Shura Council criticises Saudi Arabia's "expat tax"

It comes as no surprise that the general consensus among many businesses in Saudi Arabia about the new rule that effectively punishes organisations for hiring more expat workers than local professionals is one of disbelief.
Last month it was revealed that the country’s labour ministry was putting in place a new directive that requires businesses to do more to support local talent by putting in place a strict quota in terms of how much of their workforce is made up of expats.
In response to this, the Consultative Assembly of Saudi Arabia, which is also known as the Shura Council, has slammed the labour ministry for enacting the new tax. Companies that fail to ensure a suitable ratio are liable to pay 2,400 riyals (approximately £400) a year for every superfluous foreign employee.
Members of the council have also challenged the legality of the move, stating that the ministry of labour is not a legislative body and lacks the authority to put into effect such a provision.

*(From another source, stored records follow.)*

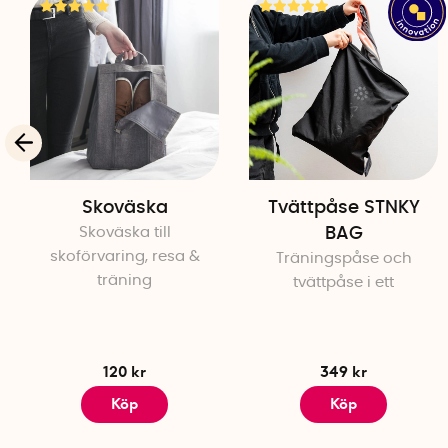
Skoväska
Tvättpåse STNKY
Skoväska till
BAG
skoförvaring, resa &
Träningspåse och
träning
tvättpåse i ett
120 kr
349 kr
Köp
Köp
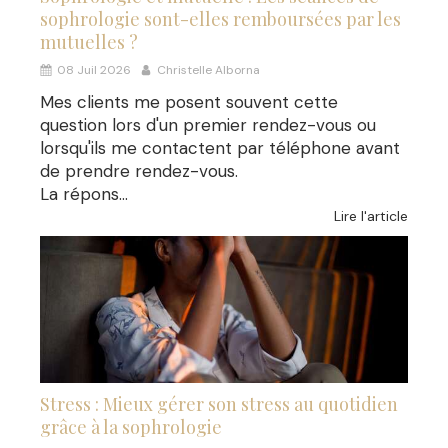
sophrologie sont-elles remboursées par les
mutuelles ?
08 Juil 2026
Christelle Alborna
Mes clients me posent souvent cette
question lors d'un premier rendez-vous ou
lorsqu'ils me contactent par téléphone avant
de prendre rendez-vous.
La répons...
Lire l'article
Stress : Mieux gérer son stress au quotidien
grâce à la sophrologie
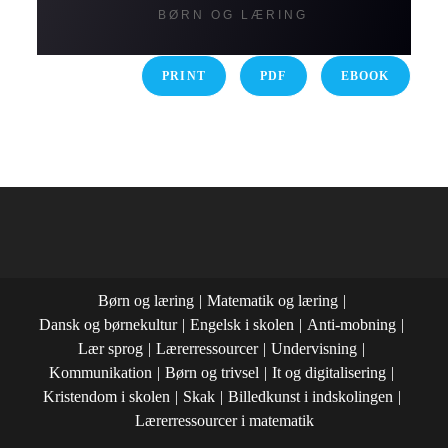
BØRN OG LÆRING
PRINT
PDF
EBOOK
Børn og læring
Matematik og læring
Dansk og børnekultur
Engelsk i skolen
Anti-mobning
Lær sprog
Lærerressourcer
Undervisning
Kommunikation
Børn og trivsel
It og digitalisering
Kristendom i skolen
Skak
Billedkunst i indskolingen
Lærerressourcer i matematik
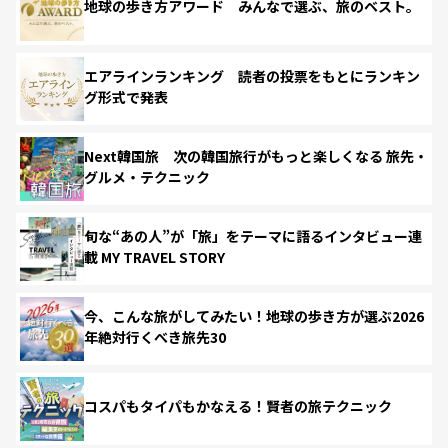
地球の歩き方アワード みんなで選ぶ、旅のベスト。
エアラインランキング 読者の投票をもとにランキン
グ形式で発表
Next韓国旅 次の韓国旅行がもっと楽しくなる 旅先・
グルメ・テクニック
旬な“あの人”が「旅」をテーマに語るインタビュー連
載 MY TRAVEL STORY
今、こんな旅がしてみたい！地球の歩き方が選ぶ2026
年絶対行くべき旅先30
コスパもタイパもかなえる！賢者の旅テクニック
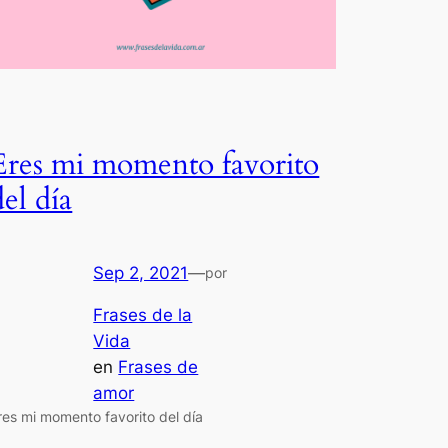
Eres mi momento favorito
del día
Sep 2, 2021
—
por
Frases de la
Vida
en
Frases de
amor
res mi momento favorito del día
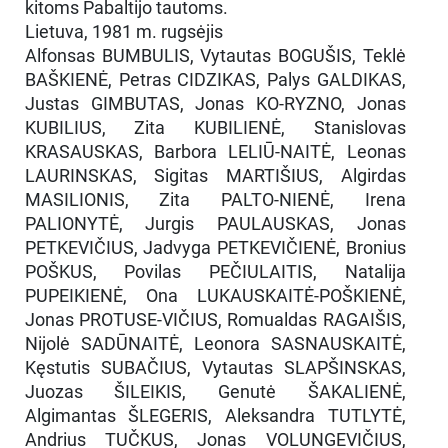
kitoms Pabaltijo tautoms.
Lietuva, 1981 m. rugsėjis
Alfonsas BUMBULIS, Vytautas BOGUŠIS, Teklė
BAŠKIENĖ, Petras CIDZIKAS, Palys GALDIKAS,
Justas GIMBUTAS, Jonas KO-RYZNO, Jonas
KUBILIUS, Zita KUBILIENĖ, Stanislovas
KRASAUSKAS, Barbora LELIŪ-NAITĖ, Leonas
LAURINSKAS, Sigitas MARTIŠIUS, Algirdas
MASILIONIS, Zita PALTO-NIENĖ, Irena
PALIONYTĖ, Jurgis PAULAUSKAS, Jonas
PETKEVIČIUS, Jadvyga PETKEVIČIENĖ, Bronius
POŠKUS, Povilas PEČIULAITIS, Natalija
PUPEIKIENĖ, Ona LUKAUSKAITĖ-POŠKIENĖ,
Jonas PROTUSE-VIČIUS, Romualdas RAGAIŠIS,
Nijolė SADŪNAITĖ, Leonora SASNAUSKAITĖ,
Kęstutis SUBAČIUS, Vytautas SLAPŠINSKAS,
Juozas ŠILEIKIS, Genutė ŠAKALIENĖ,
Algimantas ŠLEGERIS, Aleksandra TUTLYTĖ,
Andrius TUČKUS, Jonas VOLUNGEVIČIUS,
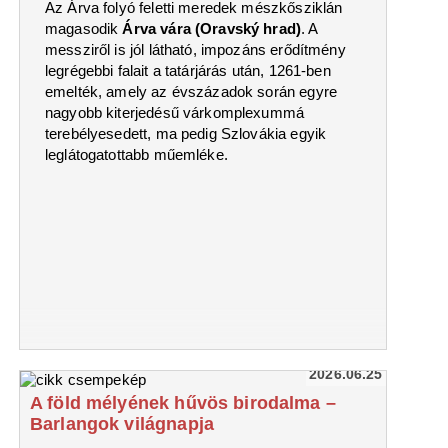
Az Árva folyó feletti meredek mészkősziklán
magasodik
Árva vára (Oravský hrad)
. A
messziről is jól látható, impozáns erődítmény
legrégebbi falait a tatárjárás után, 1261-ben
emelték, amely az évszázadok során egyre
nagyobb kiterjedésű várkomplexummá
terebélyesedett, ma pedig Szlovákia egyik
leglátogatottabb műemléke.
2026.06.25
A föld mélyének hűvös birodalma –
Barlangok világnapja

Major-general Abdullah Al-Sadoun, a prominent member of the council, told the Saudi Gazette that any decision such as this needs to be sent to the council for review, whereupon a specialist committee will make recommendations.
His colleague, Khalifa Al-Dowsary, added: “The ministry must give reasons and justification to these businessmen. It should first explain the reasons behind such fees and refrain from taking such spontaneous decisions.”

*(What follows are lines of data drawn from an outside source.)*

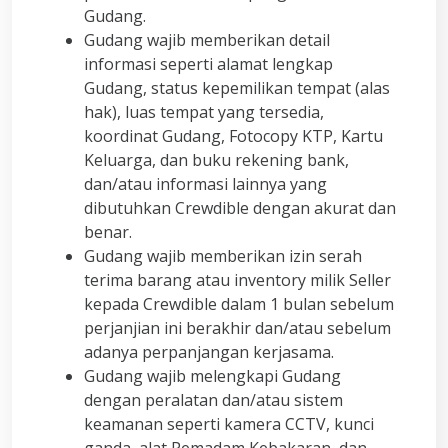
Gudang.
Gudang wajib memberikan detail
informasi seperti alamat lengkap
Gudang, status kepemilikan tempat (alas
hak), luas tempat yang tersedia,
koordinat Gudang, Fotocopy KTP, Kartu
Keluarga, dan buku rekening bank,
dan/atau informasi lainnya yang
dibutuhkan Crewdible dengan akurat dan
benar.
Gudang wajib memberikan izin serah
terima barang atau inventory milik Seller
kepada Crewdible dalam 1 bulan sebelum
perjanjian ini berakhir dan/atau sebelum
adanya perpanjangan kerjasama.
Gudang wajib melengkapi Gudang
dengan peralatan dan/atau sistem
keamanan seperti kamera CCTV, kunci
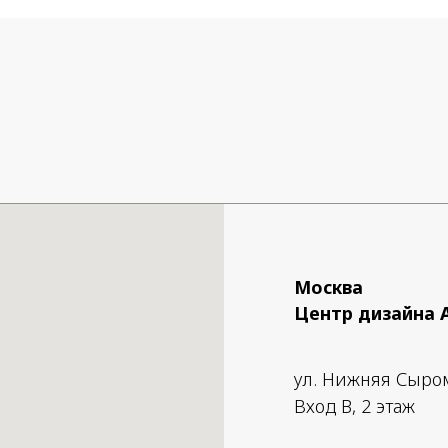
ь загрязнения и небольшие
ждения.
а в комплект не входит и
тся отдельно.
ры:
-47xH87 cm
Москва
Центр дизайна 
ул. Нижняя Сыро
Вход B, 2 этаж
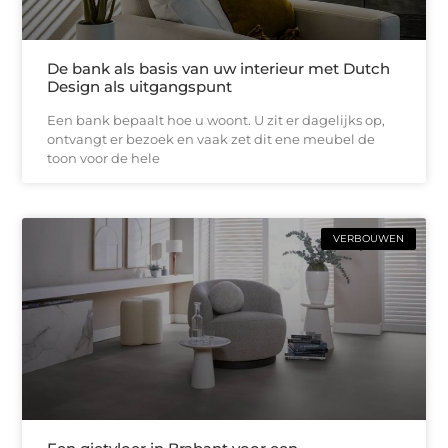
De bank als basis van uw interieur met Dutch
Design als uitgangspunt
Een bank bepaalt hoe u woont. U zit er dagelijks op,
ontvangt er bezoek en vaak zet dit ene meubel de
toon voor de hele
VERBOUWEN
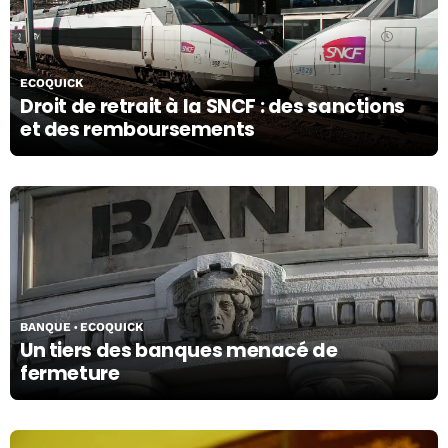
21/10/19
ECOQUICK
Droit de retrait à la SNCF : des sanctions
et des remboursements
23/03/23
BANQUE
ECOQUICK
Un tiers des banques menacé de
fermeture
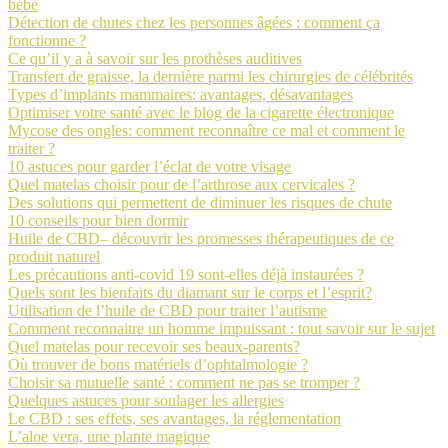
bébé
Détection de chutes chez les personnes âgées : comment ça
fonctionne ?
Ce qu’il y a à savoir sur les prothèses auditives
Transfert de graisse, la dernière parmi les chirurgies de célébrités
Types d’implants mammaires: avantages, désavantages
Optimiser votre santé avec le blog de la cigarette électronique
Mycose des ongles: comment reconnaître ce mal et comment le
traiter ?
10 astuces pour garder l’éclat de votre visage
Quel matelas choisir pour de l’arthrose aux cervicales ?
Des solutions qui permettent de diminuer les risques de chute
10 conseils pour bien dormir
Huile de CBD– découvrir les promesses thérapeutiques de ce
produit naturel
Les précautions anti-covid 19 sont-elles déjà instaurées ?
Quels sont les bienfaits du diamant sur le corps et l’esprit?
Utilisation de l’huile de CBD pour traiter l’autisme
Comment reconnaitre un homme impuissant : tout savoir sur le sujet
Quel matelas pour recevoir ses beaux-parents?
Où trouver de bons matériels d’ophtalmologie ?
Choisir sa mutuelle santé : comment ne pas se tromper ?
Quelques astuces pour soulager les allergies
Le CBD : ses effets, ses avantages, la réglementation
L’aloe vera, une plante magique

Though the Shura Council itself does not possess any direct powers, it does carry a lot of sway in constitutional matters and is made up of very powerful individuals.
Anoush Ehteshami, professor of international relations at Durham University, told the Telegraph that as King Abdullah has appointed these people to advise him, any suggestions they make will carry considerable weight.

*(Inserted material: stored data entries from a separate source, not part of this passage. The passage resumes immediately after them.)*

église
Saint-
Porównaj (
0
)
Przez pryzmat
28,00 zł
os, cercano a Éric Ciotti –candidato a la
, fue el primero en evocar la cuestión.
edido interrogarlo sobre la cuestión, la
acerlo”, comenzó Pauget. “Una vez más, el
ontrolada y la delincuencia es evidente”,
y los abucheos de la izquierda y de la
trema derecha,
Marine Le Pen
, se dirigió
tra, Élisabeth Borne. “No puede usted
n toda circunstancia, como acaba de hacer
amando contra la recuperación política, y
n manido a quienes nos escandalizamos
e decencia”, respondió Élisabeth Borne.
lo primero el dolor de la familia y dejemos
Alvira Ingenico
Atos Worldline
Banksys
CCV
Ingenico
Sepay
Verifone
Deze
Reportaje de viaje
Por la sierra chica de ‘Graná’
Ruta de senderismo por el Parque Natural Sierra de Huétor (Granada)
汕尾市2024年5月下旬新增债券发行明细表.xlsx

According to Saudi Arabia’s labour ministry, the decision to restrict the number of foreign professionals is a much needed initiative that will help the country become less dependent on international workers.
Additionally, this is also considered an effective way to help tackle unemployment in the oil rich country, which currently stands at ten per cent.
This should be possible as there is plenty of scope for development in the country and, given that it possess one-fifth of the world’s petroleum reserves, has the financial clout to invest in infrastructure.